The section of the Museum of Quaternary Palaeontology and Prehistoric Archaeology is dedicated to Mario Dini. The most recent finds of prehistoric settlements along the Turrite Secca, from the village of Isola Santa to almost Castelnuovo di Garfagnana, are linked to this young scholar, who died prematurely. A selection of flint tools from the Upper Palaeolithic and Mesolithic, coming from the same areas, can be found in the Museum together with didactic materials of experimental archaeology, which explain how prehistoric man made weapons for hunting and tools for cutting and reduce captured prey to food.
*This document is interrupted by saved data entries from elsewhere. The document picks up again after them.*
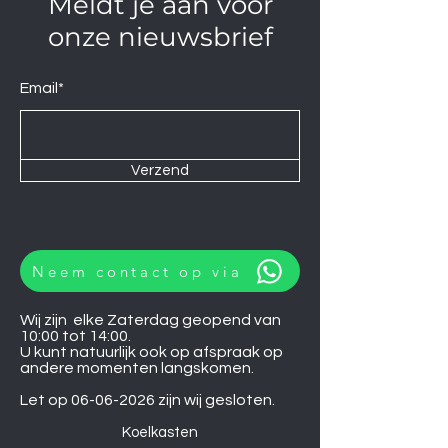
Meldt je aan voor
onze nieuwsbrief
Email*
Verzend
Neem contact op via
Wij zijn elke Zaterdag geopend van
10:00 tot 14:00.
U kunt natuurlijk ook op afspraak op
andere momenten langskomen.
Let op
06-06-2026
zijn wij gesloten.
Koelkasten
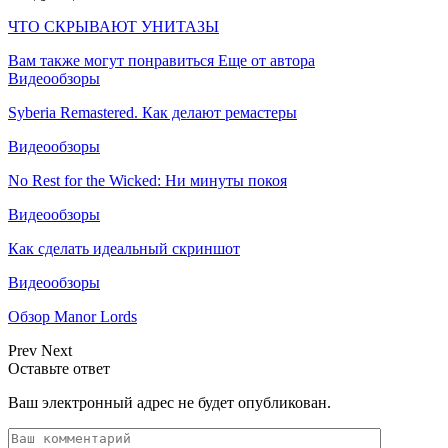
ЧТО СКРЫВАЮТ УНИТАЗЫ
Вам также могут понравиться
Еще от автора
Видеообзоры
Syberia Remastered. Как делают ремастеры
Видеообзоры
No Rest for the Wicked: Ни минуты покоя
Видеообзоры
Как сделать идеальный скриншот
Видеообзоры
Обзор Manor Lords
Prev
Next
Оставьте ответ
Ваш электронный адрес не будет опубликован.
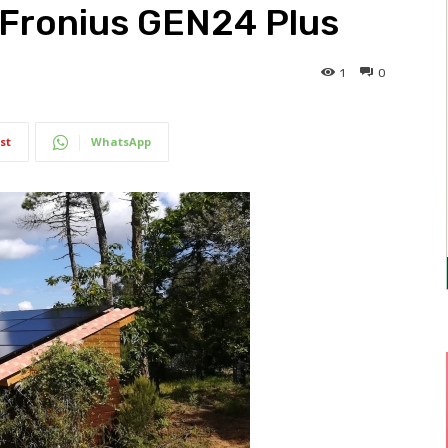
 Fronius GEN24 Plus
1
0
st
WhatsApp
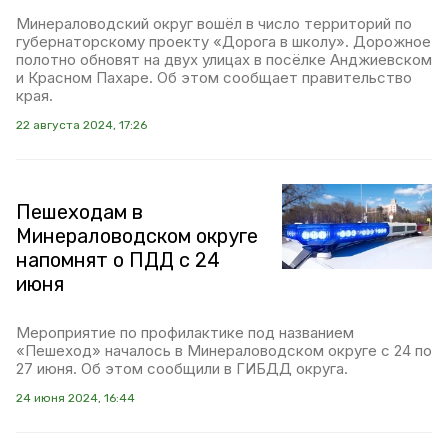
Минераловодский округ вошёл в число территорий по
губернаторскому проекту «Дорога в школу». Дорожное
полотно обновят на двух улицах в посёлке Анджиевском
и Красном Пахаре. Об этом сообщает правительство
края.
22 августа 2024, 17:26
Пешеходам в
Минераловодском округе
напомнят о ПДД с 24
июня
Мероприятие по профилактике под названием
«Пешеход» началось в Минераловодском округе с 24 по
27 июня. Об этом сообщили в ГИБДД округа.
24 июня 2024, 16:44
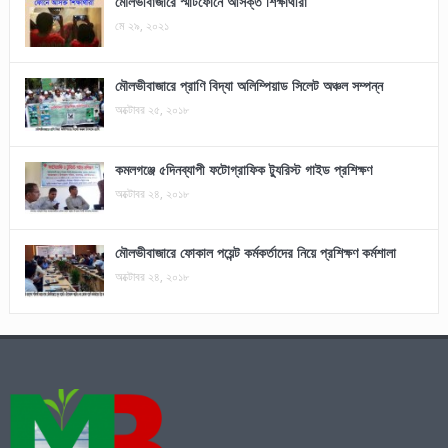
মৌলভীবাজারে স্মার্টফোনে আসক্ত শিক্ষার্থীরা
মে ২৯, ২০২১
মৌলভীবাজারে প্রাণি বিদ্যা অলিম্পিয়াড সিলেট অঞ্চল সম্পন্ন
অক্টোবর ২৫, ২০১৮
কমলগঞ্জে ৫দিনব্যাপী ফটোগ্রাফিক ট্যুরিস্ট গাইড প্রশিক্ষণ
অক্টোবর ২৪, ২০১৮
মৌলভীবাজারে ফোকাল পয়েন্ট কর্মকর্তাদের নিয়ে প্রশিক্ষণ কর্মশালা
অক্টোবর ২৪, ২০১৮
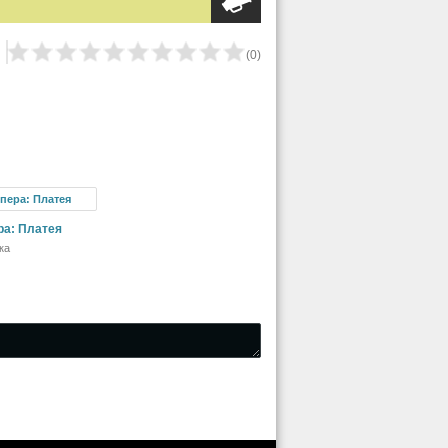
(
0
)
ра: Платея
ка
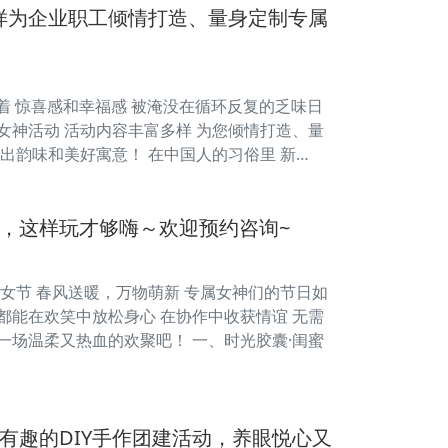
样为企业职工倾情打造、量身定制专属
碌地过着 惊喜感和幸福感 被淹没在循环反复的乏味日
一系列女神活动 活动内容丰富多样 为您倾情打造、量
出韵味和美好寓意！ 在中国人的习俗里 新…
，这样玩才够嗨～欢迎预约咨询~
8妇女节 春风送暖，万物萌新 专属女神们的节日如
都能在欢笑中放松身心 在协作中收获情谊 无需
一场温柔又热血的欢聚吧！ 一、时光胶囊·闺蜜
有趣的DIY手作团建活动，养眼悦心又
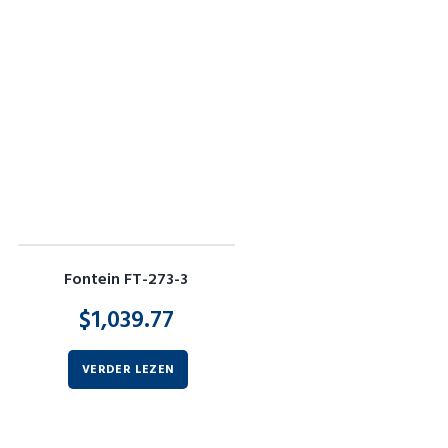
Fontein FT-273-3
$
1,039.77
VERDER LEZEN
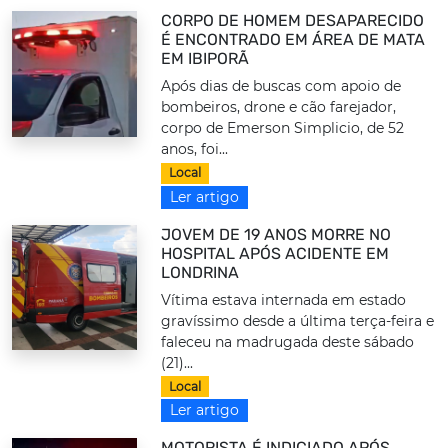
CORPO DE HOMEM DESAPARECIDO
É ENCONTRADO EM ÁREA DE MATA
EM IBIPORÃ
Após dias de buscas com apoio de
bombeiros, drone e cão farejador,
corpo de Emerson Simplicio, de 52
anos, foi...
Local
Ler artigo
JOVEM DE 19 ANOS MORRE NO
HOSPITAL APÓS ACIDENTE EM
LONDRINA
Vítima estava internada em estado
gravíssimo desde a última terça-feira e
faleceu na madrugada deste sábado
(21)...
Local
Ler artigo
MOTORISTA É INDICIADO APÓS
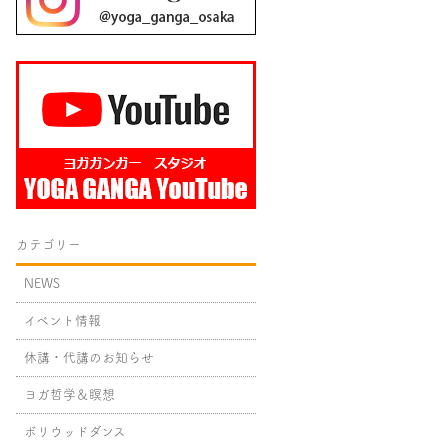
カテゴリー
NEWS
イベント情報
休講・代講のお知らせ
ヨガ哲学＆瞑想
ボリウッドダンス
Among the bone remains of animals extinct during the Glacial and Postglacial, two premolars of the cave lion stand out, also coming from a Mesolithic level of the Riparo Fredian, located along the Turrite Secca stream. Perhaps in themselves they will be able to say little, but those teeth belonged to the last Lion documented so far on the Italian territory and one of the most recent in Western Europe. That feline specimen lived in the Apuan Alps about 11,000 years ago or, more precisely, between 9156 and 8546 BC, as measured and calibrated with Carbon-14. A little larger than the African lion, the cave lion was distinguished by the lack or a small hint of a male mane and above all by the very light coloured fur, as an adaptation to cold territories often covered with snow and ice. The survival of the species in these lands, in a period so close to us and in environments that were already covered with mixed woods, is perhaps linked to a local and now rare abundance of large herbivores, such as ibex and deer.
There were made two life-size reconstructions of the cave lion and the cave bear in order to better appreciate what threatening presences roamed the Apuan Alps, in a not too distant time.